ValueError: Can't convert non-rectangular Python sequence to Tensor.

# Degugging

### Version 1: 
model1_1 = keras.Sequential([
    keras.layers.Dense(32, activation='relu'), 
    keras.layers.Dense(32, activation='relu'),  # Another hidden layer
    keras.layers.Dense(1, activation='sigmoid')   # Output layer: probabilities for 2 actions
])

    So the issue with this isn't the code or the model just need to make a choice here. When using sequential models you need to ensure that the data is consistent in shape to feed into training. However in my case I wanted to add a Policy Gradient Loss Calculation as well. This means the shapes of the "all_final_rewards" need to be uniformed either by enforcing; a max size through early termination, padding shorter sequences to a certain length, OR just switching to an RNN since it can handle inconsistent lengths of data (does add more complexity tho).

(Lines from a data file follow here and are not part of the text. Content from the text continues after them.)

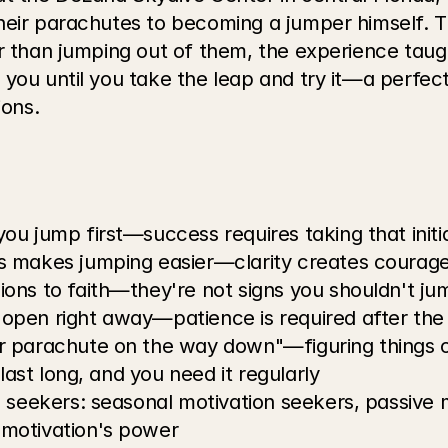
heir parachutes to becoming a jumper himself. T
r than jumping out of them, the experience taugh
 you until you take the leap and try it—a perfe
ons.
u jump first—success requires taking that initial
s makes jumping easier—clarity creates courag
ons to faith—they're not signs you shouldn't ju
open right away—patience is required after the
r parachute on the way down"—figuring things o
last long, and you need it regularly
 seekers: seasonal motivation seekers, passive m
motivation's power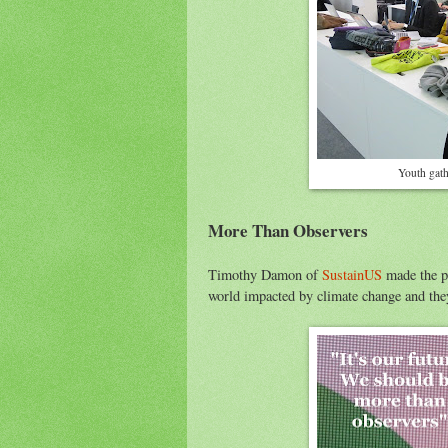
Youth gath
More Than Observers
Timothy Damon of
SustainUS
made the po
world impacted by climate change and they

Tried to use early termination but that didn't seem to work.

Okay so the issue is that we are trying to convert inconsistent data lengths (which I assume is because it takes different steps to succeed or fail the goal), into a tensorFlow format. This is the issue when implementing a calc_gradient_loss function. Although this is not explicitly in this section, it appears to be good practice to integrate it.
1. Early Termination
2. Padding
3. RNN

Even when adding a padding function to help with shape it still does not accept the shape. Probably due to the 0s being interpretted as T/F or something.